O dólar oscilou na abertura desta quarta-feira (15), com alta de 0,08% por volta das 9h, cotado a R$ 5,0818. O Ibovespa, principal índice da bolsa brasileira, abre operações às 10h.
O mercado brasileiro opera sob tensão dupla: nesta quarta termina o prazo para o USTR anunciar a decisão final sobre o tarifaço contra produtos brasileiros, investigado com base na Seção 301 da Lei de Comércio americana.
Ao mesmo tempo, EUA e Irã seguem trocando ataques no Estreito de Ormuz, no 5º dia consecutivo de confrontos, elevando o risco geopolítico sobre o petróleo.
Tarifaço: prazo final e resposta do governo brasileiro
O processo aberto pelos Estados Unidos avalia duas sobretaxas contra o Brasil e provocou uma disputa direta entre Brasília e Washington. Setores da economia brasileira participaram de audiências públicas para apresentar argumentos contrários às medidas antes da decisão prevista para hoje.

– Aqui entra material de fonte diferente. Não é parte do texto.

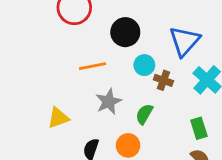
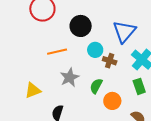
green rectangle: (199, 128) -> (139, 86), moved
orange circle: (128, 145) -> (112, 101), moved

Como resposta, o governo brasileiro aprovou uma Medida Provisória que libera uma linha de financiamento de R$ 15 bilhões para empresas afetadas tanto pelo tarifaço quanto pela guerra no Oriente Médio. O crédito integra o Plano Brasil Soberano e alcança exportadores de bens industriais, produtos agropecuários, mineração, florestas plantadas, pesca e aquicultura.
Novos ataques matam militares iranianos
Um ataque de mísseis dos Estados Unidos matou sete militares iranianos em um quartel próximo à cidade de Iranshahr, no sudeste do Irã, nesta quarta-feira, segundo o Exército do país. Os novos ataques dão sequência à ofensiva iniciada na segunda-feira (13), quando o Irã bombardeou bases dos EUA no Bahrein, Kuwait, Omã e Jordânia e fechou o Estreito de Ormuz por tempo indeterminado.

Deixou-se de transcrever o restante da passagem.